Though providing capital to accelerate growth is a popular example, its use isn’t limited to that scenario. BridgePoint’s underwriting tools and processes allow them to offer significantly more credit financing to law firms than traditional financial institutions and to grant those solutions across a range of innovative lending products that’s unmatched by any other specialist lender in the country. With financial terms that reflect the reality of how law firms operate and generate cash, BridgePoint’s solutions can assist with initial investments required for younger firms as they establish their practice, help mature law firms optimise their balance sheet, or help finance file acquisitions or practice transitions as the next generation of lawyers rise up.

“We work with law firms across the country, of all shapes and sizes, and what we offer goes beyond that one use case – we have a range of solutions, from tip to tail of their life cycle,” Shortreid says, noting Bridgepoint’s technology is also a key feature in the delivery of a frictionless experience.

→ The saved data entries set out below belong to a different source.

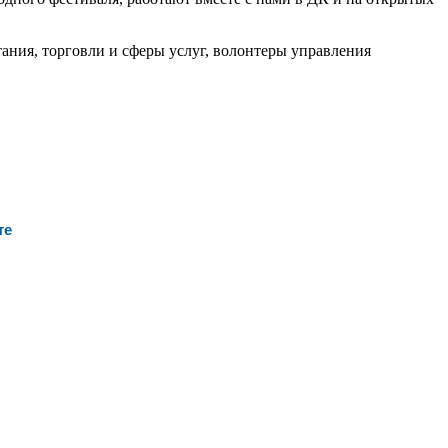
ания, торговли и сферы услуг, волонтеры управления
те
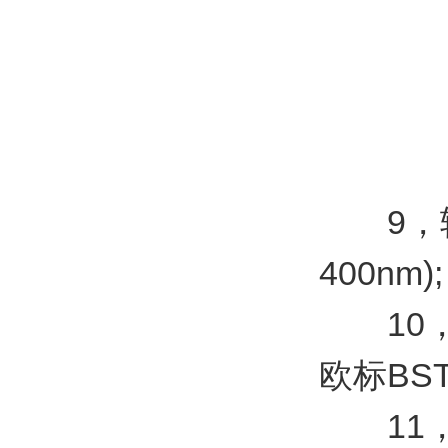
9，辐照
400nm);
10，黑
欧标BST
11，箱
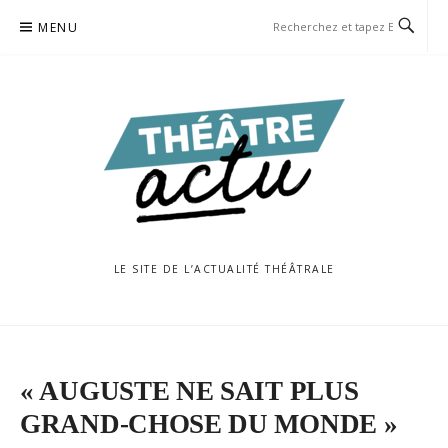
Aller
MENU
au
contenu
LE SITE DE L’ACTUALITÉ THÉÂTRALE
« AUGUSTE NE SAIT PLUS
GRAND-CHOSE DU MONDE »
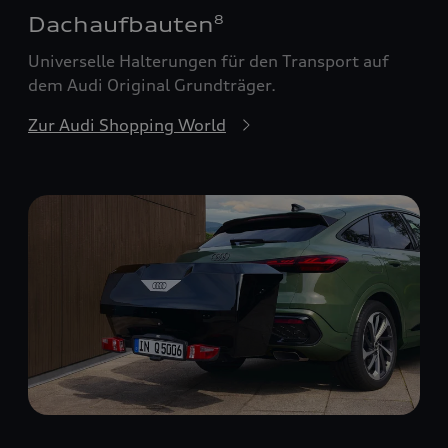
Dachaufbauten
8
Universelle Halterungen für den Transport auf
dem Audi Original Grundträger.
Zur Audi Shopping World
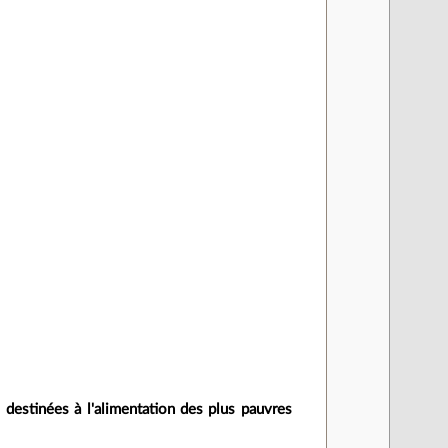
e destinées à l'alimentation des plus pauvres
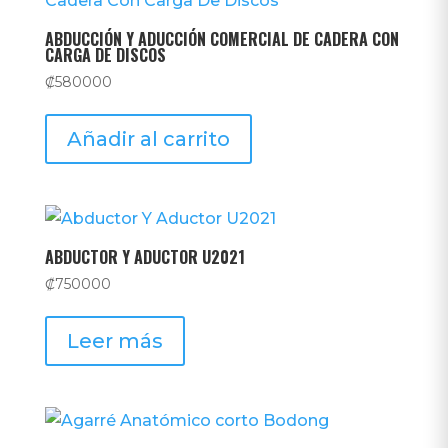
ABDUCCIÓN Y ADUCCIÓN COMERCIAL DE CADERA CON
CARGA DE DISCOS
₡
580000
Añadir al carrito
ABDUCTOR Y ADUCTOR U2021
₡
750000
Leer más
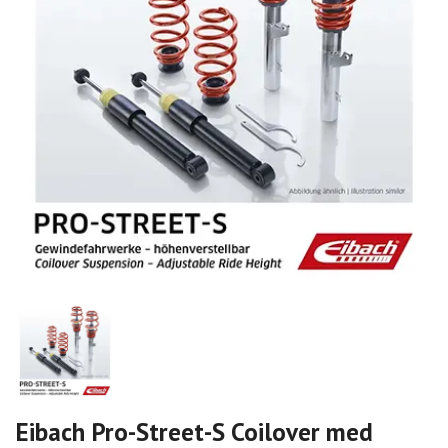
Eibach Pro-Street-S Coilover med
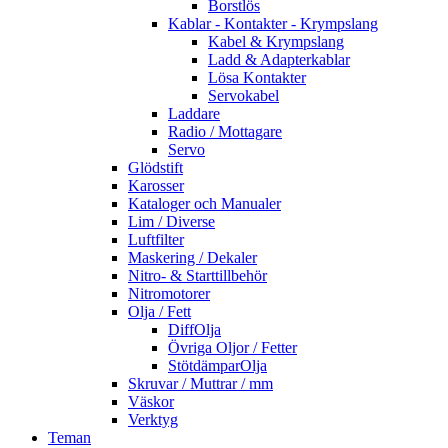
Borstlös
Kablar - Kontakter - Krympslang
Kabel & Krympslang
Ladd & Adapterkablar
Lösa Kontakter
Servokabel
Laddare
Radio / Mottagare
Servo
Glödstift
Karosser
Kataloger och Manualer
Lim / Diverse
Luftfilter
Maskering / Dekaler
Nitro- & Starttillbehör
Nitromotorer
Olja / Fett
DiffOlja
Övriga Oljor / Fetter
StötdämparOlja
Skruvar / Muttrar / mm
Väskor
Verktyg
Teman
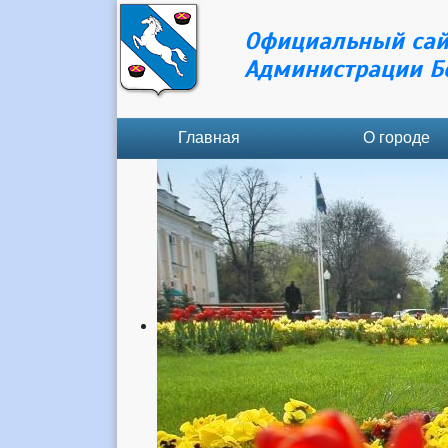
Официальный сай
Администрации Б
Главная
О городе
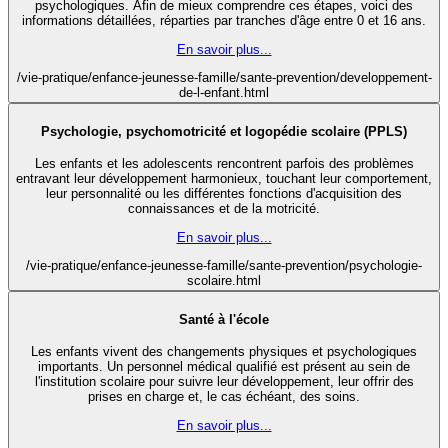
psychologiques. Afin de mieux comprendre ces étapes, voici des
informations détaillées, réparties par tranches d'âge entre 0 et 16 ans.
En savoir plus...
/vie-pratique/enfance-jeunesse-famille/sante-prevention/developpement-
de-l-enfant.html
Psychologie, psychomotricité et logopédie scolaire (PPLS)
Les enfants et les adolescents rencontrent parfois des problèmes
entravant leur développement harmonieux, touchant leur comportement,
leur personnalité ou les différentes fonctions d'acquisition des
connaissances et de la motricité.
En savoir plus...
/vie-pratique/enfance-jeunesse-famille/sante-prevention/psychologie-
scolaire.html
Santé à l'école
Les enfants vivent des changements physiques et psychologiques
importants. Un personnel médical qualifié est présent au sein de
l'institution scolaire pour suivre leur développement, leur offrir des
prises en charge et, le cas échéant, des soins.
En savoir plus...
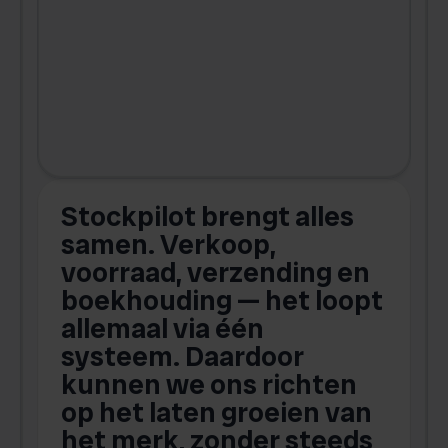
Stockpilot brengt alles
samen. Verkoop,
i
k
voorraad, verzending en
boekhouding — het loopt
allemaal via één
N
systeem. Daardoor
kunnen we ons richten
n
op het laten groeien van
het merk, zonder steeds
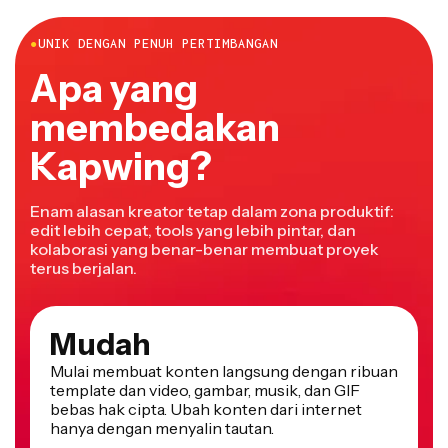
●
UNIK DENGAN PENUH PERTIMBANGAN
Apa yang
membedakan
Kapwing?
Enam alasan kreator tetap dalam zona produktif:
edit lebih cepat, tools yang lebih pintar, dan
kolaborasi yang benar-benar membuat proyek
terus berjalan.
Mudah
Mulai membuat konten langsung dengan ribuan
template dan video, gambar, musik, dan GIF
bebas hak cipta. Ubah konten dari internet
hanya dengan menyalin tautan.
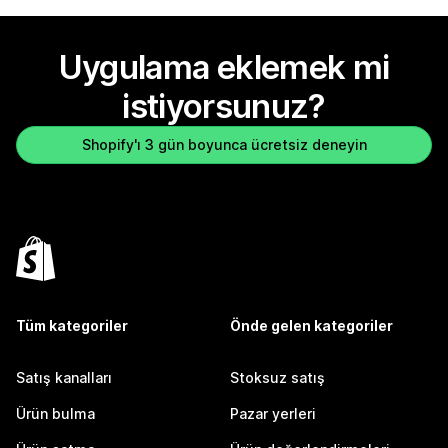
Uygulama eklemek mi
istiyorsunuz?
Shopify'ı 3 gün boyunca ücretsiz deneyin
Tüm kategoriler
Önde gelen kategoriler
Satış kanalları
Stoksuz satış
Ürün bulma
Pazar yerleri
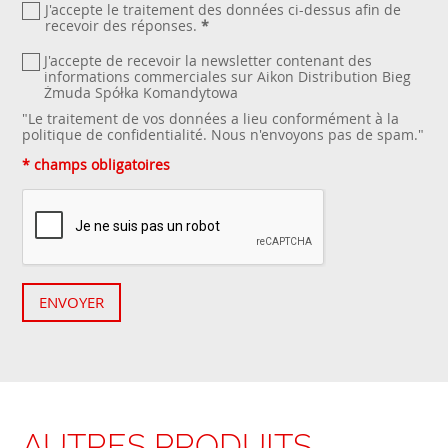
J'accepte le traitement des données ci-dessus afin de
recevoir des réponses.
*
J'accepte de recevoir la newsletter contenant des
informations commerciales sur Aikon Distribution Bieg
Żmuda Spółka Komandytowa
"Le traitement de vos données a lieu conformément à la
politique de confidentialité
. Nous n'envoyons pas de spam."
* champs obligatoires
ENVOYER
AUTRES PRODUITS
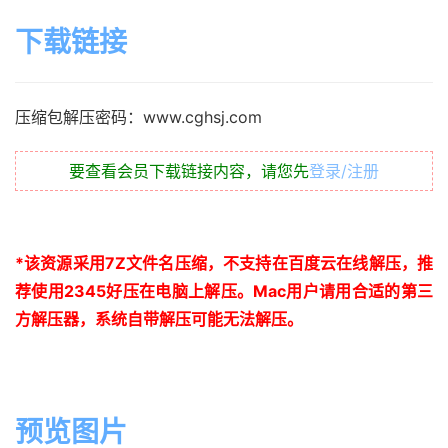
下载链接
压缩包解压密码：www.cghsj.com
要查看会员下载链接内容，请您先
登录/注册
*
该资源采用
7Z
文件名压缩，不支持在百度云在线解压，推
荐使用
2345
好压在电脑上解压。
Mac
用户请用合适的第三
方解压器，系统自带解压可能无法解压。
预览图片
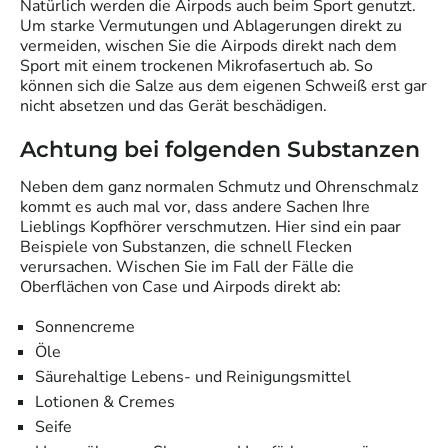
Natürlich werden die Airpods auch beim Sport genutzt.
Um starke Vermutungen und Ablagerungen direkt zu
vermeiden, wischen Sie die Airpods direkt nach dem
Sport mit einem trockenen Mikrofasertuch ab. So
können sich die Salze aus dem eigenen Schweiß erst gar
nicht absetzen und das Gerät beschädigen.
Achtung bei folgenden Substanzen
Neben dem ganz normalen Schmutz und Ohrenschmalz
kommt es auch mal vor, dass andere Sachen Ihre
Lieblings Kopfhörer verschmutzen. Hier sind ein paar
Beispiele von Substanzen, die schnell Flecken
verursachen. Wischen Sie im Fall der Fälle die
Oberflächen von Case und Airpods direkt ab:
Sonnencreme
Öle
Säurehaltige Lebens- und Reinigungsmittel
Lotionen & Cremes
Seife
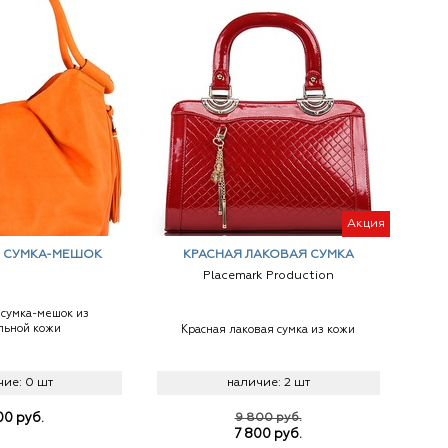
Акция
 СУМКА-МЕШОК
КРАСНАЯ ЛАКОВАЯ СУМКА
Placemark Production
сумка-мешок из
льной кожи
Красная лаковая сумка из кожи
чие:
0 шт
наличие:
2 шт
00
руб.
9 800 руб.
7 800
руб.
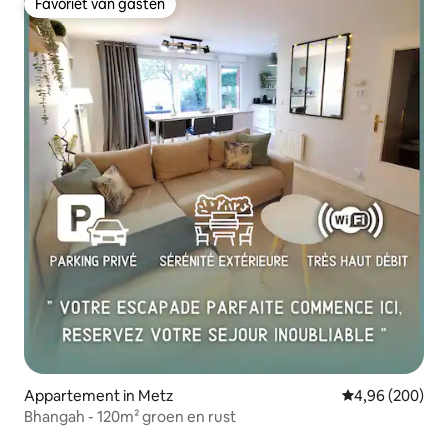
Favoriet van gasten
Favoriet van gasten
Appartement in Metz
Gemiddelde beo
4,96 (200)
Bhangah - 120m² groen en rust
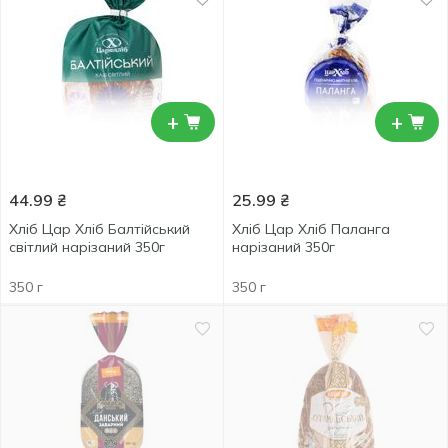
+
+
44.99
₴
25.99
₴
Хліб Цар Хліб Балтійський
Хліб Цар Хліб Паланга
світлий нарізаний 350г
нарізаний 350г
350 г
350 г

Over the last five years, they’ve focused on developing and improving the law firm funding portal to make firms’ investments in experts and in the hard costs of funding their files seamless. The portal gives law firms and service providers the ability to access an online marketplace where they can come together, find each other, and conduct business.

The bottom line, financially speaking, is that “internal returns generated by a growing business far exceed the interest costs on the capital we’re charging,” Shortreid says, adding “using our money enables law firms to maximize the slope and optimize the pace of their growth.”

The future of practice

There is a large and growing cohort of the personal injury bar that recognizes themselves as both professional practitioners and businesspeople, and they are driving rapid change with respect to business process optimization. From one or two partner firms all the way up to those with several hundred employees, they’re making significant investments in the tools and training necessary to run their firms efficiently – and BridgePoint’s range of products and services are an increasingly popular option that align with this shift. BridgePoint can service any size law firm and cater to each one’s specific needs, which Shortreid calls “the beauty of BridgePoint: no limits and superior knowledge.”

“We’ve grown our expertise around the unique business model of a law firm, cultivated strong relationships with a broad set of talented experts on the portal and have an amazing team of in-house client success staff that’s dedicated to meeting the needs of our law firm clients. We feel we’re the best-positioned partner to ensure law firms maximize the value overall of the services they provide for their clients.”